***** DATA

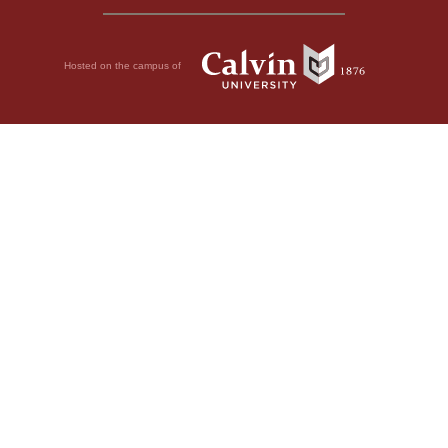
Hosted on the campus of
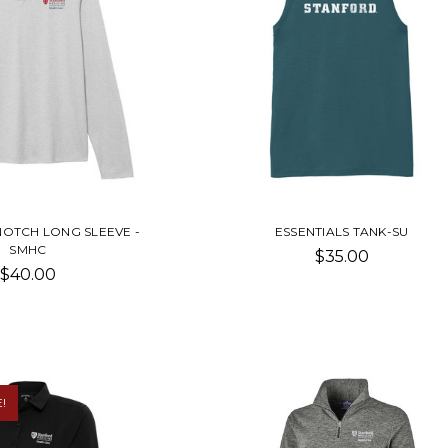
NOTCH LONG SLEEVE -
ESSENTIALS TANK-SU
SMHC
$35.00
$40.00
!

**********

**WORK REQUIRED:** Each line above is to be repeated exactly as written; no picture is carried over.

**SOLUTION TO THIS TASK:**
Hosted on the campus of
NOTCH LONG SLEEVE -
ESSENTIALS TANK-SU
SMHC
$35.00
$40.00
!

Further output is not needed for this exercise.